With the Council continuing to face significant financial challenges, City of York Council has stepped up its regional and national lobbying efforts.
The lobbying will urge the Government to seize the opportunities that are unique to York and make the city an ‘exemplar’ of driving recovery.
Since the pandemic was declared, the Council has seen demand for services increase, whilst at the same time, income has considerably fallen. Early indications suggest that the Council is facing a £23 million* shortfall in its budget. Over recent months, in addition to Government support, the Council has prioritised resources to support the most vulnerable in the city, as well as invested over £2 million to create local emergency funds to support the city’s businesses and residents facing financial hardship.
There are opportunities unique to York that if taken will help kick-start the economic recovery of the region. Recently it was agreed that the Council, with its partners, would develop a 10-year City Plan to enable York and the region to build back better by drawing on the city’s strengths; from utilising the biotech industry in the city, to seizing the once in a lifetime regeneration opportunity in York Central. It is clear that, with further funding, York can go far in driving the recovery of our city and region.
That is why to truly build back better, City of York Council is urging the Government to make York an exemplar of how to lead ‘recovery’ in the North of England and the funding needed to unlock York’s potential and build on the work already taking place in the city. With additional funding, City of York Council could:
- Make £25 million available to further support local businesses in adapting to the crisis;
- Enhance York’s world-renowned culture, creativity and heritage by making extra funding available to support local museums, libraries, arts and more;
- Scale up the support on offer to residents facing financial hardship, particularly through the use of the York Financial Assistance Scheme;
- Provide much needed funding for small charities and voluntary sector organisations who do not have the resources to fundraise themselves;
- Speed up the delivery of critical regeneration projects and citywide infrastructure schemes, from York Central, to the dualling of York Outer Ring Road.

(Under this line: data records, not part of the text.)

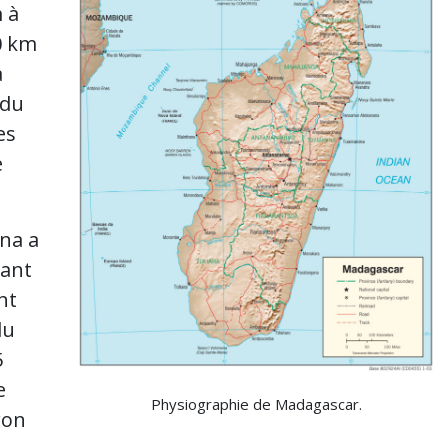
 à
0 km
a
 du
es
e
na a
nant
nt
du
5
e
Physiographie de Madagascar.
ron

The campaign will support and link up with the work of other organisations and Councils who are lobbying for further funding for local authorities, including the Local Government Association, the Association of Directors of Adult Social Services, IPPR North, the Association of Directors of Children’s Services and more. As part of the campaign, City of York Council will also be producing a submission to the Government’s Comprehensive Spending Review, outlining the financial challenges for the Council, and highlighting the opportunities to invest in the city in partnership with the Government.
*The Council has not updated its budget forecast. Most of the speculative income loss relates to lower Council Tax and Business Rate income, although car parking income is down (and likely to remain so as long as parts of popular car parks remain bollarded off). The Council still intends to borrow increasing amounts of money and has made no announcements regarding any savings strategy.